Apr 17, 2026 Languages : English | ಕನ್ನಡ

Police Action in Ambedkar Nagar Sparks Outrage After Women Protesters Are Beaten

The video shows police officers beating women crowd agitators in protest, provoking a fury from Ambedkar Nagar. The protest reportedly broke out amid reports of unidentified individuals reportedly throwing black paint at a statue of a towering person named B. R. Ambedkar or named Ambedkar viewed through the prism of India’s Constitution. Local residents, especially women, took to the street at that point in protest to demand accountability, demand action.

Police Action in Ambedkar Nagar Sparks Outrage After Women Protesters Are Beaten | Photo Credit: https://x.com/dbabuadvocate
Police Action in Ambedkar Nagar Sparks Outrage After Women Protesters Are Beaten | Photo Credit: https://x.com/dbabuadvocate

The intensity of the storm increased, and police were called in to disperse the crowd. But social media records indicate that male police officers allegedly baton-charged women protesters. Since then the video has been spread like wildfire. A lot of people are being angry and many have turned on one another. Critics are from activists to various civil society groups. 

And the incident raises the legal and moral question most of us need to ask ourselves; Can male officers use physical force on women? What do we do with women protesters? If the circumstances are as they currently stand, however, women protesters must be handled by women police officers according to current Indian law and regulations. Force has been very limited especially with male officers and is subject to strict procedural safeguards.

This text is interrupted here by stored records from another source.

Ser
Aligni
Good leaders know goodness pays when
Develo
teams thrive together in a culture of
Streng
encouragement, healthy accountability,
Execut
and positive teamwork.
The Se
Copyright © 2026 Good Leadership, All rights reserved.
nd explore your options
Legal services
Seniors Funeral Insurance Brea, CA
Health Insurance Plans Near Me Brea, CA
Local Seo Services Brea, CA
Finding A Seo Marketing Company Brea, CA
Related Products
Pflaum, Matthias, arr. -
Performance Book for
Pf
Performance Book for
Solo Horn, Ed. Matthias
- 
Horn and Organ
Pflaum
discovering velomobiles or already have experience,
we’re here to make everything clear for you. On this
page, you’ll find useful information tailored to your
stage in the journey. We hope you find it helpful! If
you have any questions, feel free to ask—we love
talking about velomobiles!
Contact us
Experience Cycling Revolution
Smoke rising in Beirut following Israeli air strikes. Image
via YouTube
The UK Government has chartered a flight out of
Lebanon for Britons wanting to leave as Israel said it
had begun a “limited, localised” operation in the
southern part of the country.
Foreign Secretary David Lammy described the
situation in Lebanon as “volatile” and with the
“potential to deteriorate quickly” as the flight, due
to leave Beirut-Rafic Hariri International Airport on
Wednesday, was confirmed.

Most situations, particularly when police are used to control a crowd they need to push for the greater use of force better than they can but then in proportionately less force is needed and in consideration of how to make no bones about the presence of women officers interacting to women protestors. “Officers have legal duties to enforce the rule of law, as legal academics put it, but to do so with a line drawn around their authority,” 

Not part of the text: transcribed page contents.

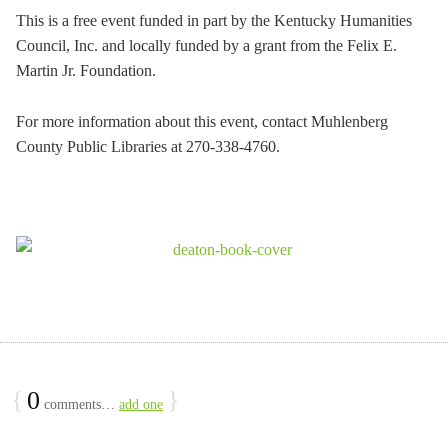
This is a free event funded in part by the Kentucky Humanities
Council, Inc. and locally funded by a grant from the Felix E.
Martin Jr. Foundation.
For more information about this event, contact Muhlenberg
County Public Libraries at 270-338-4760.
{
0
}
comments…
add one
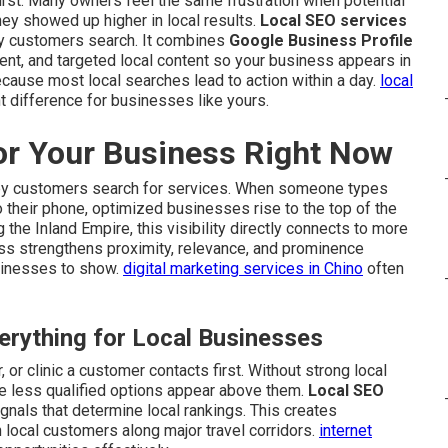
rst. Many owners feel the same frustration when potential
 showed up higher in local results.
Local SEO services
y customers search. It combines
Google Business Profile
ent, and targeted local content so your business appears in
cause most local searches lead to action within a day.
local
t difference for businesses like yours.
or Your Business Right Now
y customers search for services. When someone types
o their phone, optimized businesses rise to the top of the
the Inland Empire, this visibility directly connects to more
cess strengthens proximity, relevance, and prominence
sinesses to show.
digital marketing services in Chino
often
rything for Local Businesses
 or clinic a customer contacts first. Without strong local
e less qualified options appear above them.
Local SEO
gnals that determine local rankings. This creates
 local customers along major travel corridors.
internet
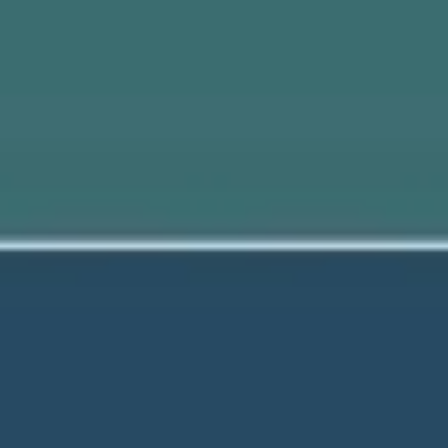
Meetings & workshops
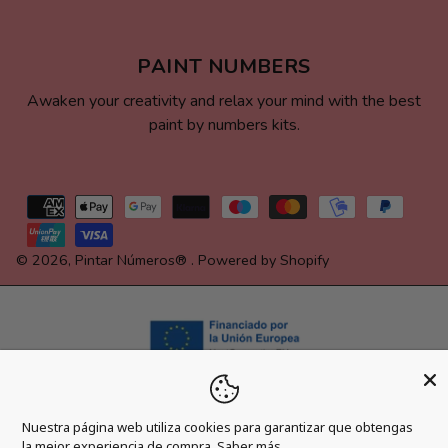
PAINT NUMBERS
Awaken your creativity and relax your mind with the best
paint by numbers kits.
Payment
methods
© 2026,
Pintar Números®
.
Powered by Shopify
Nuestra página web utiliza cookies para garantizar que obtengas
la mejor experiencia de compra.
Saber más.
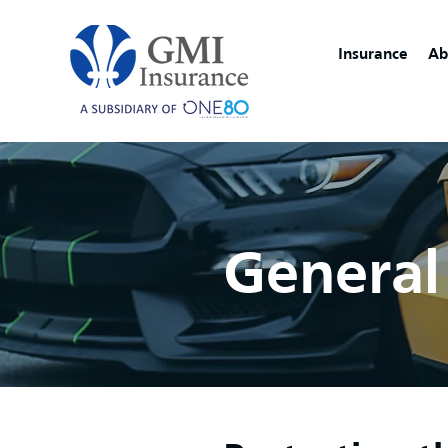
Insurance
Ab
General 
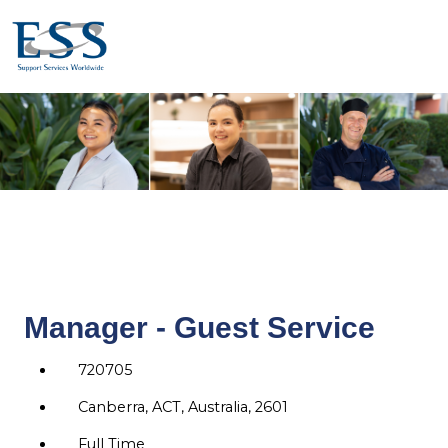
Manager - Guest Service
720705
Canberra, ACT, Australia, 2601
Full Time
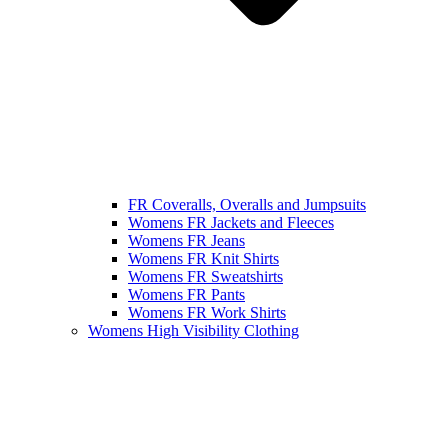
FR Coveralls, Overalls and Jumpsuits
Womens FR Jackets and Fleeces
Womens FR Jeans
Womens FR Knit Shirts
Womens FR Sweatshirts
Womens FR Pants
Womens FR Work Shirts
Womens High Visibility Clothing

they say. Any deviation particularly if it becomes physical abuse can lead to serious legal consequences like departmental discipline and prosecutors’ charges. But behind scenes, more than legally, the images have raised questions about how women are treated, at public protest shows, by others. The use of batons to assault women raises questions, not just about police training, but what kind of training the police should actually be given for and how they should act when they're involved in such episodes. Critics say that raising (not lowering) tensions is only dangerous.

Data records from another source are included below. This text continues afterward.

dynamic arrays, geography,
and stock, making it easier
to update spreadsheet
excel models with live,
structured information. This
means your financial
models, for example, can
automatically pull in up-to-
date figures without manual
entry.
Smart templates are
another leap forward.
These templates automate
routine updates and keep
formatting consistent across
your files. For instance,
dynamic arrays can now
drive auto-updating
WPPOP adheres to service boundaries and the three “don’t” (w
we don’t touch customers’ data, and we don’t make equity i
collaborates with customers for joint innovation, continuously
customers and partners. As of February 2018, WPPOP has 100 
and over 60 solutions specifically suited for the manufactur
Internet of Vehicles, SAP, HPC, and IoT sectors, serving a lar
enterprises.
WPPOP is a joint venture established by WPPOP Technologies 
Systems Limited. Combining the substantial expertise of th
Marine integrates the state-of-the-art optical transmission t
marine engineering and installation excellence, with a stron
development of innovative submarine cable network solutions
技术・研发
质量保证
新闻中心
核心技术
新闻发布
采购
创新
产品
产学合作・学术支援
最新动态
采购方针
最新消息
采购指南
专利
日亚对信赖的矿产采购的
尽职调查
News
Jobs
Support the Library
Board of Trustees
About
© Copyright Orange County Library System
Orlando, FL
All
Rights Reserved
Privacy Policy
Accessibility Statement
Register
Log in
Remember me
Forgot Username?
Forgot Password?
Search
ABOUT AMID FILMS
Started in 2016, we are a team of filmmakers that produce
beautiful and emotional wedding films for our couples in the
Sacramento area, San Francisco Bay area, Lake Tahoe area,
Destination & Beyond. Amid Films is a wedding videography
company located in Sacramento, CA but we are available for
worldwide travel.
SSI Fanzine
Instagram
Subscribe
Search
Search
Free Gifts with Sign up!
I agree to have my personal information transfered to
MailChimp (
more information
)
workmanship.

Authorities have still not issued the release of a full statement explaining the details of the situations under which force was used. At the same time, demands for independent oversight are ascendant, as if any wrongdoing is discovered, there will soon be an outcry for accountability. 

The Ambedkar Nagar incident had also shown the precarious delicate balance necessary for law enforcement forces to dance in, where they both seek public order and at the same time defend the rights of regular people. Protests can be disruptive and people not quite as used to attending them but you don't react by anger and fist if that is proportional by law and humane.

Since that video became viral (and it now also gets millions of shares), it has sparked a broader conversation about police reform, gender sensitivity and stricter follow-through of protocols. Even so, if we truly want our public's trust to be maintained we cannot remain silent, yes but we need to act, action which is not merely legal, but also responsible.